The dtype must be set to `torch.float32` for floating numbers. Integers should be set to `torch.long`. Do not forget to send the tensor to your device if you plan to pass it to your network.

**Q:** Pass the new tensor to your network. What is the shape of the output tensor?

In [7]:
# Create the environment
env = gym.make('CartPole-v0')

# Create the value network
net = MLP(env.observation_space.shape[0], 128, 128, env.action_space.n).to(device)

# Sample the initial state
state, info = env.reset()
print(state, state.shape)

# Cast the state to a tensor
state = torch.tensor(state, dtype=torch.float32, device=device)
print(state, state.shape)

# Predict the Q-values from the initial state
Q_values = net.forward(state)
print(Q_values, Q_values.shape)

[0.03727312 0.02480382 0.03185986 0.00359333] (4,)
tensor([0.0373, 0.0248, 0.0319, 0.0036], device='mps:0') torch.Size([4])
tensor([0.0286, 0.0517], device='mps:0', grad_fn=<LinearBackward0>) torch.Size([2])

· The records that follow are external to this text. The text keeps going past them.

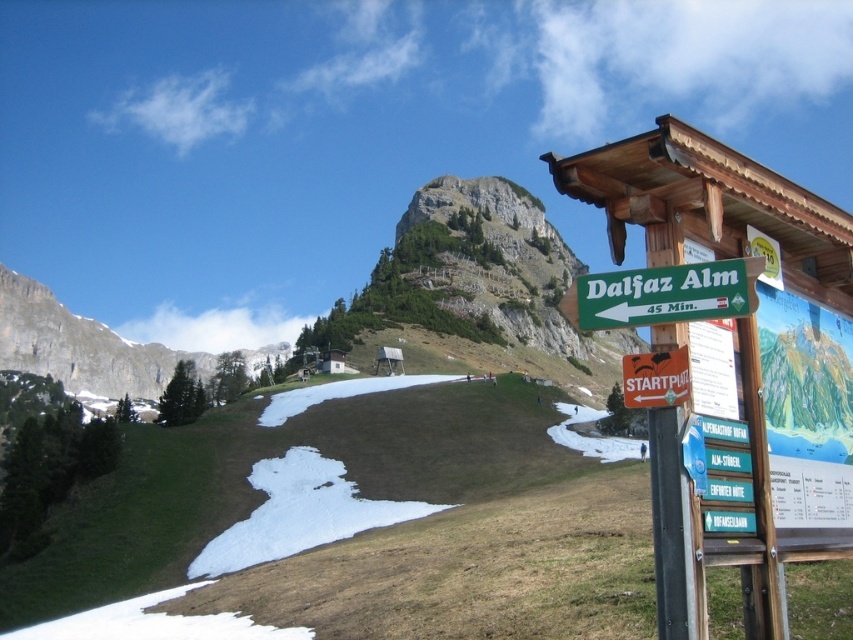 Can you confirm if wooden signpost at upper right is wider than white plastic sign at center-right?

Yes, wooden signpost at upper right is wider than white plastic sign at center-right.

Which is more to the right, wooden signpost at upper right or white plastic sign at center-right?

wooden signpost at upper right

What do you see at coordinates (712, 209) in the screenshot? I see `wooden signpost at upper right` at bounding box center [712, 209].

Where is `wooden signpost at upper right`? The image size is (853, 640). wooden signpost at upper right is located at coordinates (712, 209).

Can you confirm if green plastic map at right is positioned below white plastic sign at center-right?

Yes, green plastic map at right is below white plastic sign at center-right.

How far apart are green plastic map at right and white plastic sign at center-right?

green plastic map at right and white plastic sign at center-right are 24.01 feet apart.

You are a GUI agent. You are given a task and a screenshot of the screen. Output one action in this format:
    pyautogui.click(x=<x>, y=<y>)
    Task: Click on the green plastic map at right
    
    Given the screenshot: What is the action you would take?
    pyautogui.click(x=805, y=410)

Does wooden signpost at upper right have a greater width compared to green plastic map at right?

Yes, wooden signpost at upper right is wider than green plastic map at right.

Is wooden signpost at upper right taller than green plastic map at right?

Indeed, wooden signpost at upper right has a greater height compared to green plastic map at right.

Is point (775, 621) more distant than point (787, 330)?

No, it is not.

You are a GUI agent. You are given a task and a screenshot of the screen. Output one action in this format:
    pyautogui.click(x=<x>, y=<y>)
    Task: Click on the wooden signpost at upper right
    The width and height of the screenshot is (853, 640).
    Given the screenshot: What is the action you would take?
    pyautogui.click(x=712, y=209) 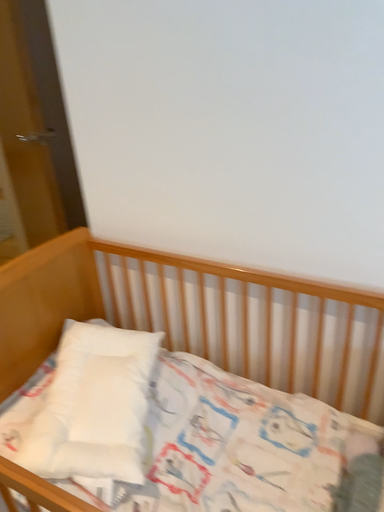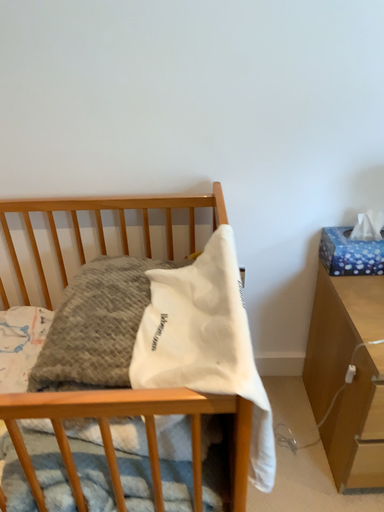 Question: Which way did the camera rotate in the video?

Choices:
 (A) rotated right
 (B) rotated left

Answer: (A) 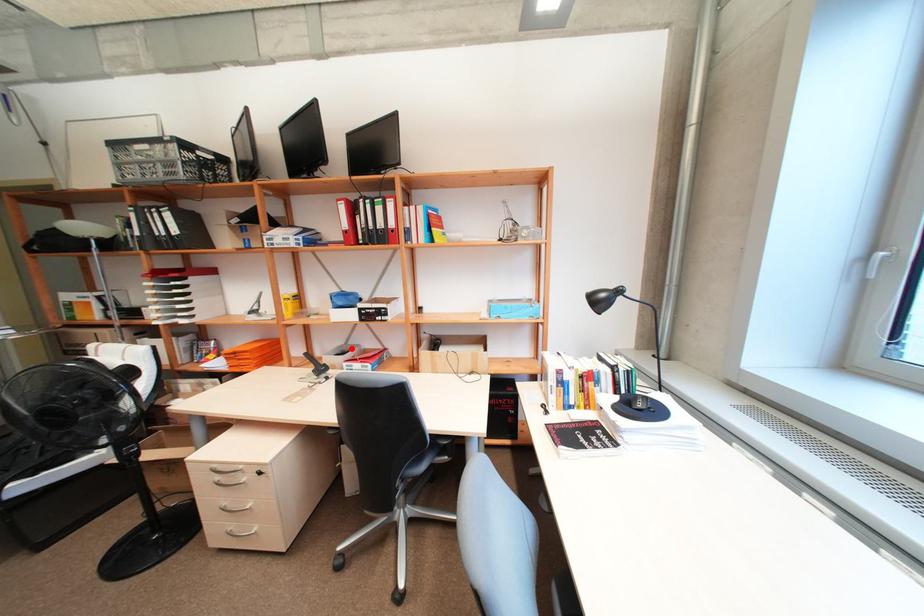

The value network outputs one Q-value per action, great. Now, let's identify the **greedy** action, i.e. the one with the highest Q-value. The two actions expected by the cartpole environment are 0 and 1, i.e. the index of the element with the highest Q-value as a Python integer. 

Have a look at those two methods of `Tensor`:

* ``Tensor.argmax``: <https://pytorch.org/docs/stable/generated/torch.argmax.html>
* ``Tensor.item``: <https://pytorch.org/docs/stable/generated/torch.Tensor.item.html>

**Q:** Find a way to obtain the index (as a Python integer) of the element with the highest value in the tensor of Q-values. Check that it works. 

In [16]:
greedy_action = Q_values.argmax().item()
print(f"Greedy action: {greedy_action}")

Greedy action: 1


**Q:** Create a dummy agent class (as in the previous exercises) storing a value network and acting using $\epsilon$-greedy action selection. Add a ``test()``method running a few episodes and possibly recording them. 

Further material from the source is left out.